見守り天国
まさかの草むしりまで終わらせた瑞希とディックがリビングに戻ると、子供たちが驚きの声をあげて飛び上がった。
「兄ちゃんっ!」
加減もなく飛びついてきたカイルを、ディックは容易く抱き止めて笑ってみせる。
「ただいま、カイル」
大きな手が甘やかすように金髪を撫でる。しゃがむと同じくらいになっていた目線が、今ではカイルの方が少し高くなっていた。
「ちょっと見ない間に大きくなったね」
「うん! いつか、兄ちゃんよりも父さんよりも大きくなるんだよ!」
「そっかそっか。

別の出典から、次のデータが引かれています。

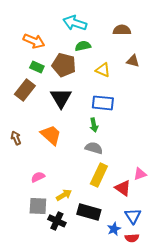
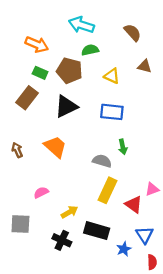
brown semicircle: (122, 30) -> (133, 33), turned 48
black triangle: (61, 98) -> (66, 107), turned 35
green arrow: (94, 125) -> (123, 147), moved
gray square: (38, 206) -> (20, 224), moved
red semicircle: (132, 238) -> (152, 262), moved, turned -88

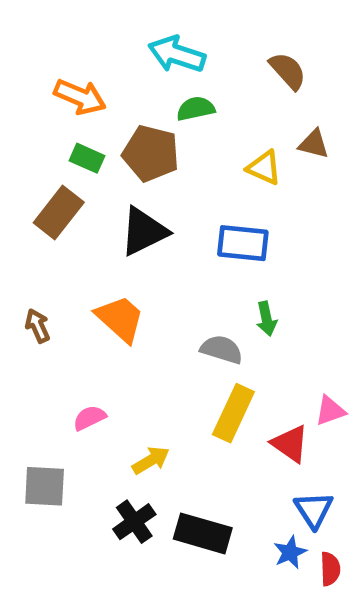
yellow triangle: (112, 76) -> (264, 168), moved
black rectangle: (97, 231) -> (203, 533), moved
black cross: (62, 240) -> (134, 522), turned 30
blue star: (124, 249) -> (290, 552), moved

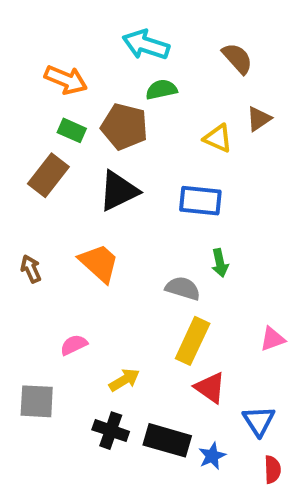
brown triangle: (314, 144) -> (259, 119), turned -48
red triangle: (290, 444) -> (210, 388), moved
black cross: (134, 522) -> (111, 431), turned -36
blue star: (290, 552) -> (212, 456), moved

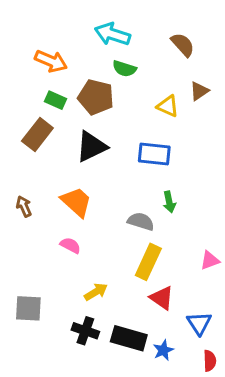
green semicircle: (161, 90) -> (124, 69), turned -150
pink semicircle: (74, 345) -> (70, 245), moved, turned 54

じゃあ好き嫌いなくたくさん食べろよー」
「うんっ、て、ぅにゃぁあああ!!」
ぐしゃぐしゃと金髪をかき混ぜられて、カイルが猫のような悲鳴を上げる。
ケラケラと笑いながら手を止めないディックを、ライラは少し離れたところで見つめていた。
引っ込み思案のライラは、慣れ親しんだ兄貴分にも遠慮を発揮しているらしい。声もなくミズキに擦り寄って、胸元で指をもじもじさせながらディックを見つめている。

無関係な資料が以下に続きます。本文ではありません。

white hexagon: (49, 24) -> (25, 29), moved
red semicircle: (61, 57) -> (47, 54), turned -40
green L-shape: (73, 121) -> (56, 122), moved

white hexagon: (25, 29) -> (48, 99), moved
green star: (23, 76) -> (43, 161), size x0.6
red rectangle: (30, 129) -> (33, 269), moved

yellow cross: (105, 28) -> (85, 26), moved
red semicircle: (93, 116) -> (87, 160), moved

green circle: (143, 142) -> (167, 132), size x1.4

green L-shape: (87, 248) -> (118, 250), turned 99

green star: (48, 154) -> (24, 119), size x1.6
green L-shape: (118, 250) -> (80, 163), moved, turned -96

ミズキは指先で優しく小さな頭を撫で、ルルはひらりとライラの肩に降りた。
「ライラも、遠慮なんてしてないでディックに抱きつけば?」
「うぅ……あの、でもね、その…」
頬を淡く色づかせて恥じらう姿は、身内の欲目を抜きにしても大変可愛らしい。妹を溺愛するルルが胸打たれないはずはなく、小さな体を目一杯使ってライラに抱きついた。
「あらあら」
「んもぅっ、可愛いんだからぁっ! いいのよいいのよっ、こんなに可愛いライラ、ディックにはもったいないわっ!!」
あぅ、とライラが鳴き声のように小さな声を漏らす。
パッとディックの目がライラを向いた。
ライラの頬がリンゴのように赤くなる。
「ライラは来てくれないの?」
「……っ」
躊躇いに足が蹈鞴を踏んだ。
おいで、と重ねたディックが優しい笑顔で手招きする。
とん、と瑞希が背を押す。
ライラはおずおずと一歩を踏み出した。とん、とん、と小さな足音が続いていく。
ディックは急かすこともなく、優しい笑顔で待ち続けた。そしてたどり着いた小さな体を、慈しむべく抱きしめる。
「ただいまー、ライラ」
「っお、おかえり、なさい……!」
綻んだライラの顔は、達成感以上の何かに彩られていた。
小ぶりな手がぎゅうぎゅうとディックの服を握りしめて、幸せそうに笑っている。
それがまた可愛らしく、ディックは腹の底から深く息を吐き出した。
「あー、可愛い。ライラ可愛いしカイルも可愛いし何この天国」
「わかるわ」
すかさずルルが同意する。
瑞希は吹き出すのをなんとか凌いだ。シスコンブラコンここに極まれり。
「んっ、こほん。じゃあ、私はお茶を用意してくるから。カイルとライラはディックのおもてなし、お願いできる?」
「できるよ!」
「できるっ」
双子がぴんっと手を挙げる。目を瞬かせるディックとは対照的に、やる気に満ちた顔をしていた。
「じゃあ、よろしくね」
「あっミズキー、アタシも手伝うわー」
翅をひらめかせてルルが瑞希の肩に止まる。
「今のうちに全力で甘えときなさーい」
ディックには聞こえないのをいいことに、ルルが大声を出した。カイルとライラがお揃いの目で互いを見合う。今度は同時にディックに体当たりするのを見届けて、瑞希はルルとキッチンに移動した。